Can you please provide some details what sort of issues were there while using Tivoli for for HADR.
Whether automatic switching was not working?
Any configuration issue?
etc?
Please comment
Thanks
Istikhar
istikhar@gmaila.com
|
One of the biggest issues is that TSA is not idiot proof, which is a problem IMO for software that is designed to manage a HA cluster.
For example, with TSA you cannot issue normal DB2 commands to start and stop a DB2 instance (db2start, db2stop), or to do an HADR takeover (TAKEOVER HADR ON DATABASE
database-alias), you must issue special TSA commands (or invoke HA scripts that come with DB2) instead of the normal DB2 commands for these functions. If you do issue the regular DB2 commands by mistake (which someone may do by instinct in a crisis situation), then your HADR cluster may become hosed if it is under the control of TSA.
For any software of this type, one of the main problems is trying to determine when a HADR takeover by force should be issued by the cluster manager if the primary server goes down. Unfortunately, this is not done in TSA by actually trying to connect to any databases, rather it is done by monitoring certain DB2 processes and certain resources (like network connections).
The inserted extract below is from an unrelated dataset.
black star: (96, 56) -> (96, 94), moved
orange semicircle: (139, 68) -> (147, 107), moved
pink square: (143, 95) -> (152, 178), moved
This is not foolproof IMO. If an instance crashes, TSA will restart the Db2 instance and not do a takeover (if you use the supplied HA scripts).
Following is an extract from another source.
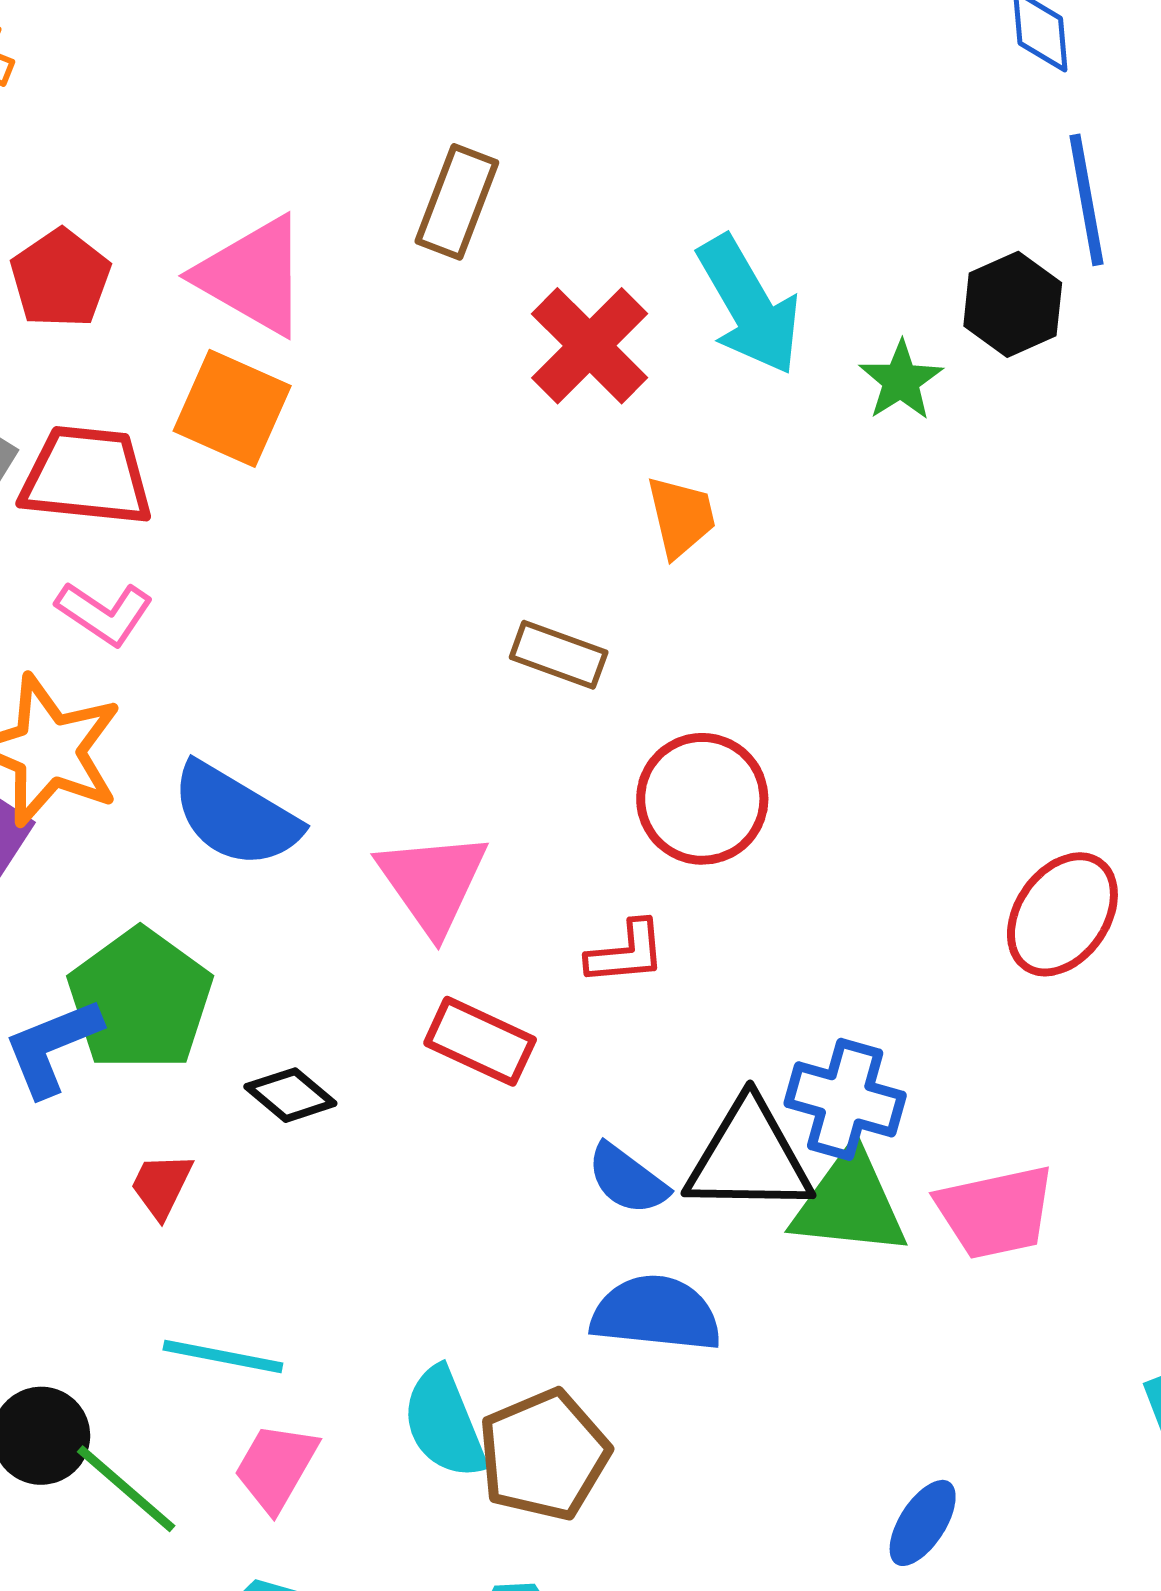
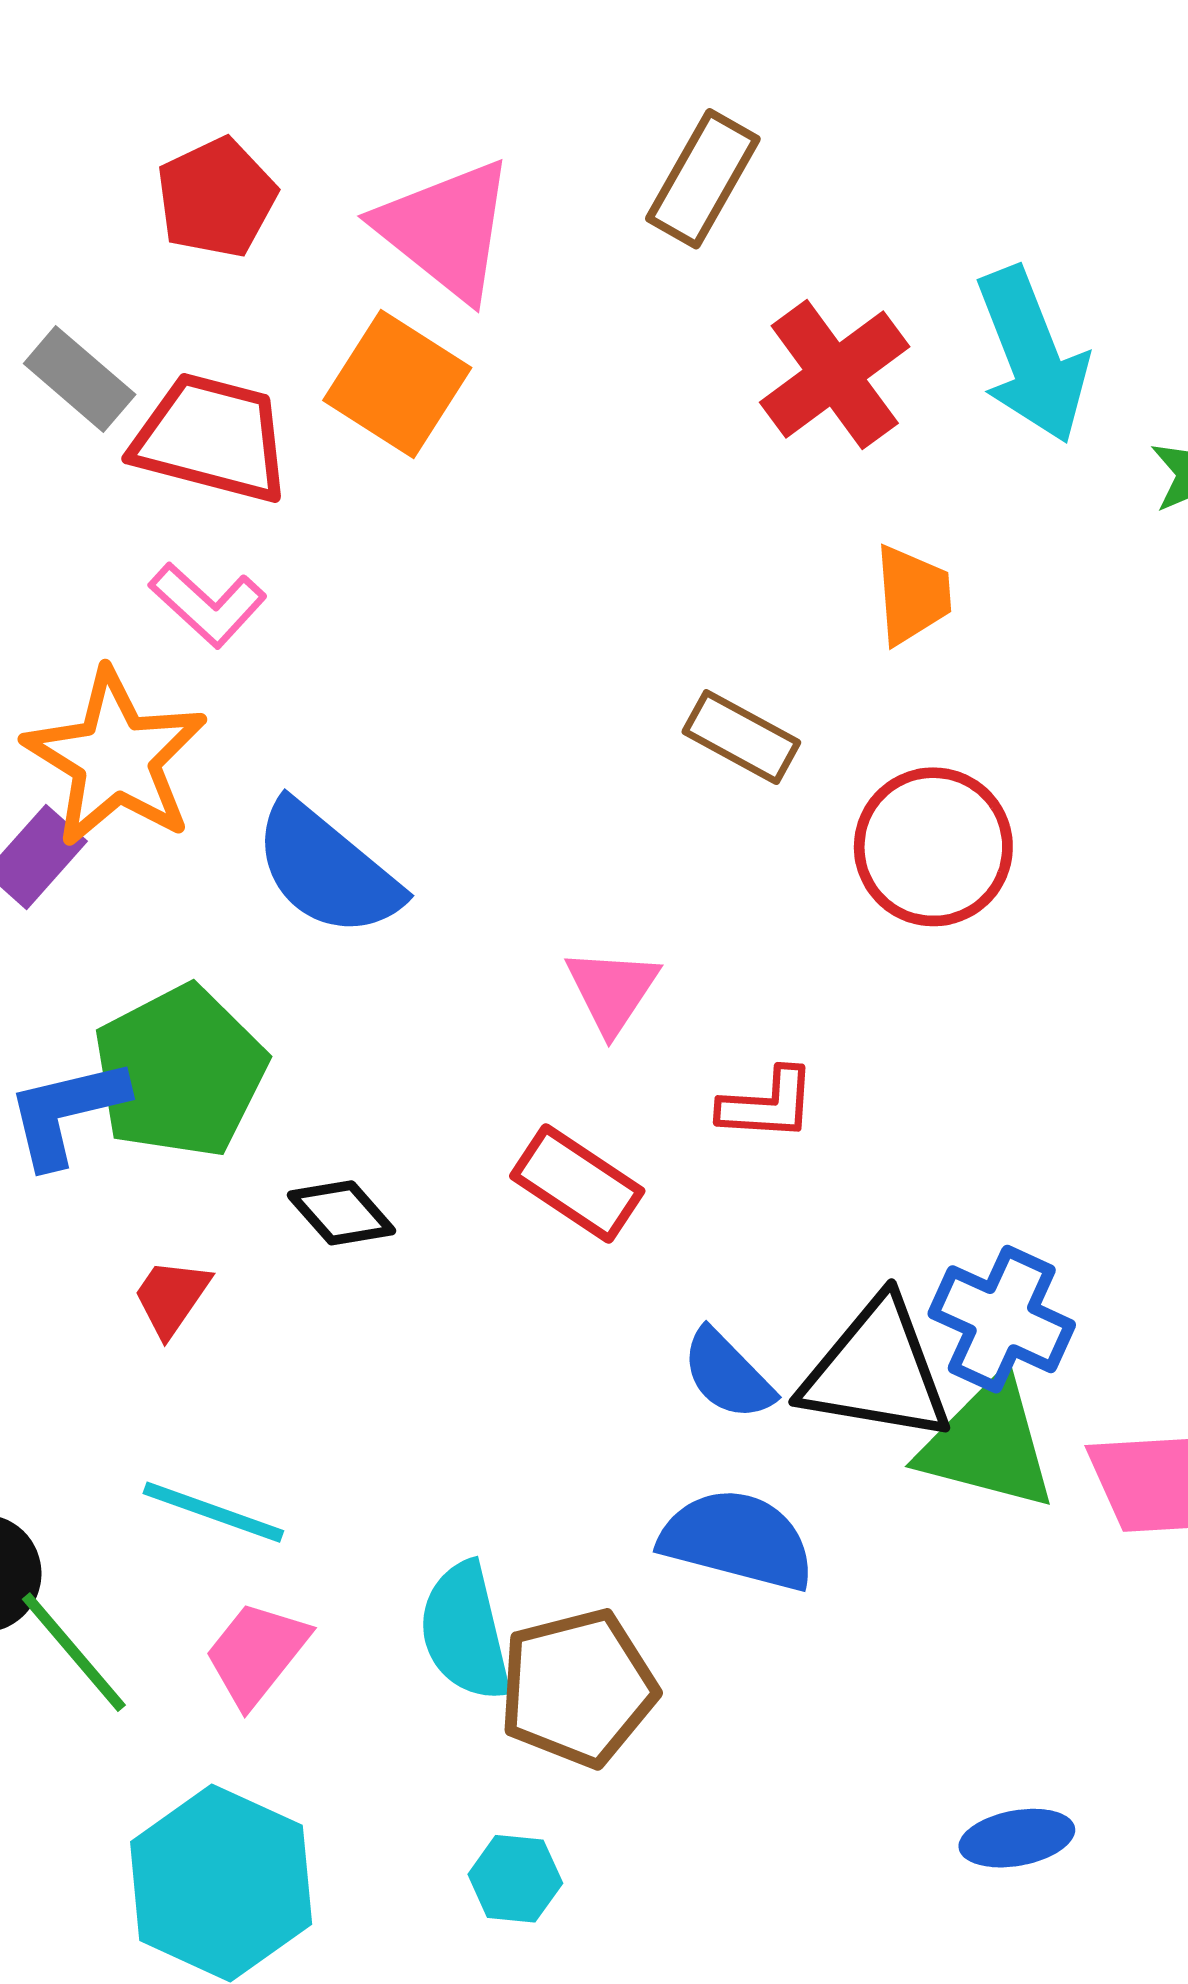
red circle: (702, 799) -> (933, 847), moved
pink triangle: (433, 882) -> (612, 990), moved, size x0.7
blue ellipse: (923, 1523) -> (1017, 1838), turned 38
One hint that I will offer is that if you have a public network (for application tier access to the database server) and a private network (for HADR replication between the primary and standby servers) then you need to make the public network a “critical resource.” Otherwise TSA may assume that since it can reach the primary server (from the standby server) via the private network, that everything is OK even though the public network to the primary server is down and the applications cannot reach the database.
The other suggestion is that you use the V9 DB2 HA scripts and V9 clients (type 2 or type 4). The client code was upgraded, and the HA scripts that come with V9 have been improved, even though there were no real changes to HADR itself in the V9 DB2 server code. You could use the V9 HA scripts with Version 8 server, and use the V9 clients with the V8 server, but these combinations are probably not supported by IBM.
The "automatic switching" a dual issue in that you want an automatic takeover to the standby to occur when the primary is not available, and you want the applications to perform automatic client reroute when the takeover occurs. One of the problems with V8 clients (especially the V8 type 4 clients) is that there is a TCP/IP timeout issue as to how long the client should wait on a hung connection (which would occur if the primary server crashed) before it gives up and tries the standby. This is not an issue with a planned takeover (not by force) when both servers are up and running, as would happen when you did a takeover to do maintenance on the primary server.
If you never make a mistake when issuing TSA commands, and use the latest version of DB2 clients and server (V9) then I would say TSA may work OK for you.